Trump Accuses FDA Of ‘Deep State’ Conspiracy Against Him Over COVID-19 Vaccine Testing

President Donald Trump accused the U.S. Food and Drug Administration in a wildly paranoid tweet of a “deep state” conspiracy against him over COVID-19 vaccine testing.

Trump tweeted that the FDA was specifically out to hurt him — “obviously,” he tweeted — by delaying progress on a COVID-19 vaccine and treatment until after the presidential election.

Critics, meanwhile, accused Trump of preparing to push an unproven vaccine to win his reelection despite the health risk to Americans.

Trump appeared to accuse the FDA in his tweet of interfering with drug company recruitment of subjects for testing vaccines and therapeutic medicines in the fight against the disease caused by the coronavirus.

Research labs are responsible for finding volunteer test subjects and conducting testing but must follow health guidelines enforced by the FDA to protect people’s lives. 

FDA staff people meet with researchers and inspect clinical trial study sites to “protect the rights of patients and verify the quality and integrity of the data,” according to an FDA statement.

Trump tagged FDA Commissioner Stephen Hahn in his tweet.
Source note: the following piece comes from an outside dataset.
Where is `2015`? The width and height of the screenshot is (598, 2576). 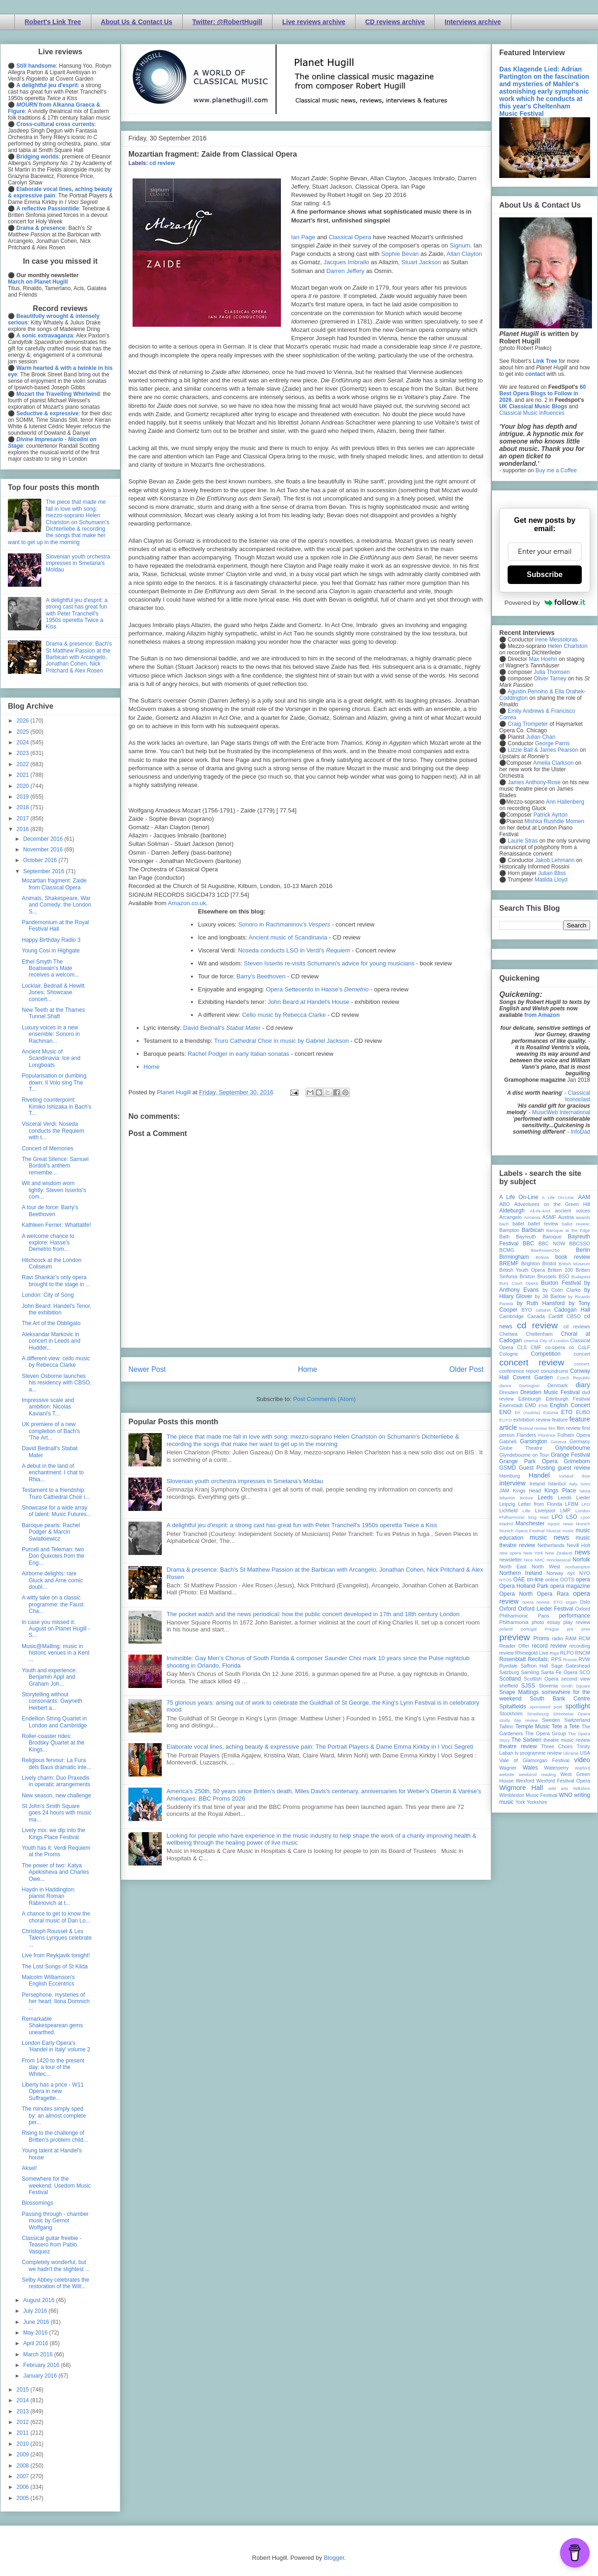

Hahn, whom Trump named to his post last December, vowed last month in an NBC interview that the FDA “will not cut corners” to rush a risky vaccine. “We’re going to call the balls and strikes on this,” he said.

Hahn repeated that vow to doctors in a video briefing to the American Medical Association earlier this month, adding: “All of our decisions will continue to be based on good science and the same careful deliberative processes we have always used when reviewing medical products.” 

Peter Marks, head of the FDA’s Center for Biologics Evaluation and Research, said earlier this month in a call with officials and pharmaceutical representatives that he would resign if the Trump administration approves a vaccine before it’s proven to be safe and effective, Reuters reported.

“You have to decide where your red line is, and that’s my red line,” he told Reuters. “I would feel obligated [to quit] because in doing so, I would indicate to the American public that there’s something wrong.” Marks said he has not yet been under any political pressure to speed approval of an unproven vaccine.

The FDA has not yet commented on Trump’s Saturday tweet attack.

House Speaker Nancy Pelosi (D-Calif.) on Saturday called Trump’s wild “deep state” accusation “very scary” and a “very dangerous” statement. “Even for him it went beyond the pale in terms of how he would jeopardize the health and well-being of the American people,” she said at a Washington news briefing.

“The FDA has a responsibility to approve drugs, judging on their safety and their efficacy — not by a declaration from the White House about speed and politicizing the FDA,” Pelosi told reporters.

Sen. Patty Murray (D-Wash.), ranking member of the Senate Health, Education, Labor and Pensions Committee, also slammed Trump’s accusation as dangerous. “The American public needs to have absolutely no doubt FDA is basing its decisions on science — not the president’s conspiracy theories,” she said in a statement to HuffPost.

Trump previously said that a COVID-19 vaccine could be ready by election day, contradicting reputable health experts. Two U.S. companies are already in phase three clinical trials for vaccines, the final stage of testing, but final results will take months. 

One of the companies, Moderna, must first finish enrolling participants — possibly by the end of September, CNN reported. Volunteers are then given their first shots. They must wait 28 days before receiving a second round of shots, then wait two weeks longer to determine if the vaccine is effective.